The second level of the Great Turning addresses structural causes of the global crisis, and creates sustainable alternatives. Only a couple of years ago, it was hard slogging to raise any opposition to, or even interest in, GATT (the Global Agreement on Tariffs and Trade); but now people are rapidly becoming aware of the rape of the world, and the attack on democracy, built into corporate privilege. At the same time new and sustainable social and economic arrangements are mushrooming, from local currencies to local marketing and consumer co-peratives, from ecovillages to renewable, off-the-grid energy generation. They may look fringe, but they hold the seeds of the future.

These nascent institutions cannot take root and survive, however, without values to sustain them. They must mirror what we want and think we are. That paradigm shift -- at the third and most basic level of the Great Turning -- is happening all around us. Some choose to see it as an influx of spirit from above, others as "hitting bottom" in our doomed and addictive society. Either way, we are opening our senses to the web of relationships, in which we have our being.

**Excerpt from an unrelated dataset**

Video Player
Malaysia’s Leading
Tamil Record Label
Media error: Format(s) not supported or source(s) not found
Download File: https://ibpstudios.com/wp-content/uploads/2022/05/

Like our primordial ancestors, we begin again to see the world as our body and as sacred.

WE HARDLY HAVE words for the cognitive, spiritual and perceptual revolution, that is occurring now at a stunning speed. These lines from the late Californian poet Robinson Jeffers catch some of its flavour:

I entered the life of the brown forest,
And the great life of the ancient peaks, the patience of stone,
I felt the changes in the veins
In the throat of the mountain, and, I was the streams
Draining the mountain wood; and I the stag drinking: and I was the stars,
Boiling with light, wandering alone, each one the lord of his own summit, and I was the darkness
Outside the stars, I included them. They were a part of me. ... how can I express the excellence
I have found, that has no colour but clearness;
No honey but ecstasy...

We can't tell which will happen first, the final unravelling of life on Earth, or the moment when the elements of a sustainable world cohere and catch hold. But even if the Great Turning fails to carry this planetary experiment of ecological revolution onward through linear time, it still is worth it. It is a homecoming to our true nature.
Just a thousand years ago a theologian wrote a poem. Amidst the apocalyptic fears and hopes of the first millennium, he experienced and expressed a new vision of the holy -- not as a remote, justly angry judge, but as an immanent presence, creative and loving. Now at the end of the second millennium, we can receive his poem and let it speak to our own inklings of that which presses within us to be born. So attend now to Symeon the Theologian (949-1022), knowing that where he said "Christ" and "God", I am substituting "Earth" and "planet":

We awaken in Earth's body
as Earth awakens our bodies.
And my poor hand is Earth, she enters my foot, and is infinitely me.

I move my hand, and wonderfully my hand becomes Earth, becomes all of her
(for our planet is indivisibly whole, seamless and her planethood).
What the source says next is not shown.